By Jason Duaine Hahn May 07, 2020 02:22 PM
Michael Jordan would “generously” tip the staff who stayed later to accommodate him, his former teammate Brad Sellers told The Undefeated
NBA legend Michael Jordan was once the “most famous person in the world,” as his former friend Charles Barkley recently said. But having one of the most recognizable faces on the planet comes with downsides.
Jordan’s celebrity status catapulted in the 1990s during his pursuit of six NBA championships with the Chicago Bulls. He was everywhere, from commercials to movies, and his lasting stardom meant he’d never again be able to do the everyday things a normal person could.
But, as his former Bulls teammate Brad Sellers recently told The Undefeated, Jordan — the focus of the current hit ESPN documentary series, The Last Dance — still found a way to enjoy the little things in life.
“You saw MJ doing laundry in the first few episodes and that was him back then, the countryside of him, just living like a regular dude,” Sellers told the outlet of the first six episodes of the series, which have looked back at Jordan’s career, including his time in college and early years in the NBA.
“But he just got bigger and bigger in basketball and to a point where he couldn’t go out … I remember saying to him one day, ‘Hey, M, how do you eat?’ ” Sellers explained. “He told me he would call Jewel-Osco [a grocery chain] about 15 minutes before they closed, and let them know he was coming in.”
“They would stay open later to let him shop,” he added.
To show his gratitude, Sellers said Jordan would “generously” tip the staff who worked after closing to accommodate him.
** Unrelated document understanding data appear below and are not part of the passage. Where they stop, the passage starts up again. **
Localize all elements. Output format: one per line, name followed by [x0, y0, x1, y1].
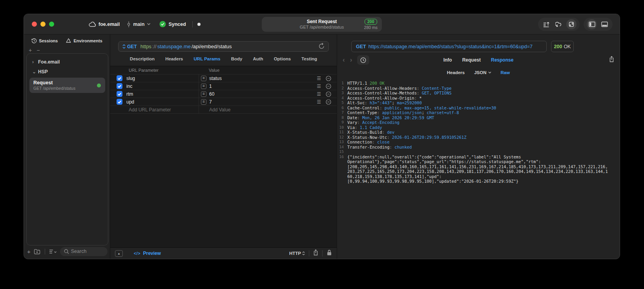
check-icon — [118, 100, 121, 104]
reorder-handle-icon[interactable]: ☰ — [317, 84, 321, 89]
param-value[interactable]: 60 — [209, 91, 214, 97]
request-item-title: Request — [33, 80, 101, 86]
tab-testing[interactable]: Testing — [301, 56, 317, 61]
param-checkbox[interactable] — [117, 91, 122, 97]
toggle-bottom-panel-button[interactable] — [599, 19, 609, 29]
subtab-json[interactable]: JSON — [474, 70, 491, 75]
param-row-upd[interactable]: upd=7☰ — [110, 98, 337, 106]
close-window-button[interactable] — [32, 22, 37, 27]
resend-button[interactable] — [319, 43, 325, 51]
chevron-icon: › — [32, 59, 35, 65]
remove-param-icon[interactable] — [326, 84, 331, 89]
tab-description[interactable]: Description — [130, 56, 155, 61]
param-name[interactable]: rtm — [126, 91, 133, 97]
unsaved-dot-indicator — [197, 23, 201, 26]
sync-pull-button[interactable] — [554, 19, 564, 29]
tab-headers[interactable]: Headers — [165, 56, 183, 61]
new-request-button[interactable]: + — [27, 249, 31, 254]
param-name[interactable]: slug — [126, 76, 135, 81]
equals-icon: = — [201, 91, 206, 97]
code-line: 9Vary: Accept-Encoding — [337, 120, 620, 125]
code-line: 7Content-Type: application/json; charset… — [337, 110, 620, 115]
response-status-box: 200 OK — [551, 41, 574, 52]
param-row-inc[interactable]: inc=1☰ — [110, 82, 337, 90]
tab-info[interactable]: Info — [443, 57, 452, 63]
param-row-slug[interactable]: slug=status☰ — [110, 75, 337, 82]
param-checkbox[interactable] — [117, 83, 122, 89]
sent-request-url[interactable]: GET https://statuspage.me/api/embed/stat… — [351, 41, 547, 52]
sync-status[interactable]: Synced — [159, 21, 186, 27]
tab-options[interactable]: Options — [274, 56, 291, 61]
titlebar-actions — [538, 18, 613, 31]
session-tree: ›Foe.email⌄HSP — [27, 57, 108, 76]
param-value[interactable]: 1 — [209, 84, 212, 89]
reorder-handle-icon[interactable]: ☰ — [317, 91, 321, 97]
param-name[interactable]: inc — [126, 84, 132, 89]
tab-url-params[interactable]: URL Params — [194, 56, 221, 61]
response-nav: ‹ › InfoRequestResponse — [337, 52, 620, 68]
subtab-headers[interactable]: Headers — [447, 70, 465, 75]
add-param-row[interactable]: Add URL Parameter Add Value — [110, 106, 337, 114]
sessions-clock-icon — [31, 38, 37, 44]
param-value[interactable]: status — [209, 76, 222, 81]
zoom-window-button[interactable] — [49, 22, 54, 27]
collapse-panel-button[interactable]: ▲ — [115, 250, 123, 257]
tree-item-hsp[interactable]: ⌄HSP — [27, 67, 108, 76]
reload-icon — [319, 43, 325, 49]
reorder-handle-icon[interactable]: ☰ — [317, 99, 321, 105]
branch-selector[interactable]: main — [127, 21, 151, 27]
minimize-window-button[interactable] — [40, 22, 46, 27]
remove-param-icon[interactable] — [326, 91, 331, 97]
param-value[interactable]: 7 — [209, 99, 212, 105]
preview-button[interactable]: </> Preview — [134, 251, 161, 256]
code-line: 6Cache-Control: public, max-age=15, stal… — [337, 105, 620, 111]
param-checkbox[interactable] — [117, 99, 122, 105]
lock-icon — [327, 249, 332, 256]
remove-param-icon[interactable] — [326, 76, 331, 81]
subtab-raw[interactable]: Raw — [501, 70, 510, 75]
remove-session-button[interactable]: − — [36, 47, 40, 53]
code-line: Operational"},"page":"status","page_url"… — [337, 159, 620, 164]
lock-button[interactable] — [327, 249, 332, 257]
sort-list-icon[interactable] — [49, 249, 57, 254]
chevron-up-down-icon — [122, 44, 126, 49]
request-item-selected[interactable]: Request GET /api/embed/status — [29, 78, 105, 93]
code-line: 60,218,159,138,178,135,173,141],"upd": — [337, 174, 620, 179]
add-session-button[interactable]: + — [29, 47, 32, 53]
environments-icon — [66, 38, 71, 44]
tab-sessions[interactable]: Sessions — [31, 38, 58, 44]
response-raw-view[interactable]: 1HTTP/1.1 200 OK2Access-Control-Allow-He… — [337, 77, 620, 259]
import-export-button[interactable] — [541, 19, 551, 29]
tab-environments[interactable]: Environments — [66, 38, 102, 44]
search-input[interactable]: Search — [60, 247, 108, 256]
method-selector[interactable] — [122, 44, 126, 49]
toggle-sidebar-button[interactable] — [587, 19, 597, 29]
tab-auth[interactable]: Auth — [253, 56, 263, 61]
sent-request-pill[interactable]: Sent Request GET /api/embed/status 200 2… — [262, 17, 382, 32]
project-name: foe.email — [99, 22, 120, 27]
response-pane: GET https://statuspage.me/api/embed/stat… — [337, 35, 620, 259]
tab-body[interactable]: Body — [231, 56, 243, 61]
http-version-selector[interactable]: HTTP — [289, 251, 305, 256]
request-duration: 280 ms — [364, 25, 378, 30]
tab-request[interactable]: Request — [462, 57, 481, 63]
url-bar[interactable]: GET https://statuspage.me/api/embed/stat… — [118, 41, 329, 52]
new-folder-icon[interactable] — [34, 249, 41, 254]
tree-item-foe-email[interactable]: ›Foe.email — [27, 57, 108, 67]
move-to-window-button[interactable] — [566, 19, 576, 29]
reorder-handle-icon[interactable]: ☰ — [317, 76, 321, 81]
project-menu[interactable]: foe.email — [89, 22, 120, 27]
param-name[interactable]: upd — [126, 99, 134, 105]
code-line: 3Access-Control-Allow-Methods: GET, OPTI… — [337, 91, 620, 96]
request-item-subtitle: GET /api/embed/status — [33, 86, 101, 91]
url-host: statuspage.me — [157, 44, 191, 49]
code-line: 2Access-Control-Allow-Headers: Content-T… — [337, 86, 620, 91]
remove-param-icon[interactable] — [326, 99, 331, 105]
tab-response[interactable]: Response — [491, 57, 513, 63]
share-request-button[interactable] — [313, 249, 318, 257]
param-row-rtm[interactable]: rtm=60☰ — [110, 90, 337, 98]
synced-check-icon — [159, 21, 166, 27]
share-icon — [313, 249, 318, 256]
code-line: 10Via: 1.1 Caddy — [337, 125, 620, 130]
param-checkbox[interactable] — [117, 75, 122, 81]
“He wasn’t making no $30 million a year; I’m sure at that time he was making less than a million,” Sellers said to the outlet. “But it was a lot of money at the time and he made sure that he took care of people.”
Sellers, who was 24 when he was drafted by the Bulls, said he saw many other examples of the influence Jordan possessed at the peak of his NBA playing days.
According to Sellers, Jordan would receive personal police escorts to games to guarantee he would arrive on time. Sellers caught onto this, and would even time his drive to the stadium to match Jordan’s so he could take advantage of the escort.
“We would go out of our way to go by the freeway near his house because the troopers would turn on their lights when Michael got on and lead him along the shoulder,” Sellers said.
“I’d drive my Chevy Blazer right behind his Corvette on the shoulder,” he added.